Improving Speech Prosody of Audiobook Text-to-Speech Synthesis with Acoustic and Textual Contexts
Detai Xin (The University of Tokyo); Sharath Adavanne (Rakuten Inc.); Federico Ang (Rakuten Inc.); Ashish Kulkarni (Rakuten); Shinnosuke Takamichi (The University of Tokyo); Hiroshi Saruwatari (The University of Tokyo)
-
SPS
IEEE Members: $11.00
Non-members: $15.00
We present a multi-speaker Japanese audiobook text-to-speech (TTS) system that leverages multimodal context information of preceding acoustic context and bilateral textual context to improve the prosody of synthetic speech.
Previous work either uses unilateral or single-modality context, which does not fully represent the context information.
The proposed method uses an acoustic context encoder and a textual context encoder to aggregate context information and feeds it to the TTS model, which enables the model to predict context-dependent prosody.

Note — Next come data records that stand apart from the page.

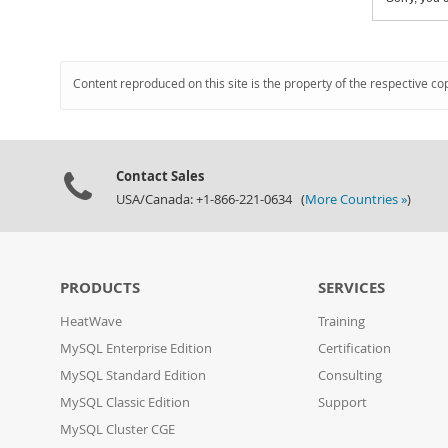
Content reproduced on this site is the property of the respective co
Contact Sales
USA/Canada: +1-866-221-0634 (
More Countries »
)
PRODUCTS
SERVICES
HeatWave
Training
MySQL Enterprise Edition
Certification
MySQL Standard Edition
Consulting
MySQL Classic Edition
Support
MySQL Cluster CGE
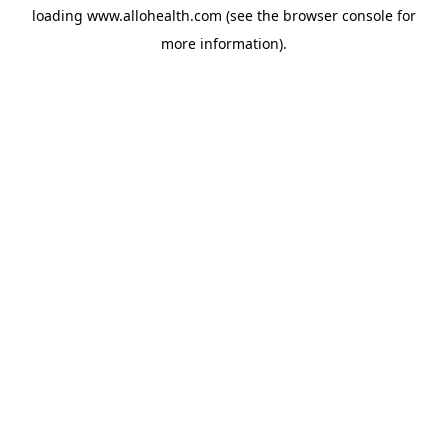
loading
www.allohealth.com
(see the
browser console
for
more information).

We conducted comprehensive objective and subjective evaluations on a multi-speaker Japanese audiobook dataset.
Experimental results demonstrate that the proposed method significantly outperforms two previous works.
Additionally, we present insights about the different choices of context - modalities, lateral information and length - for audiobook TTS that have never been discussed in the literature before.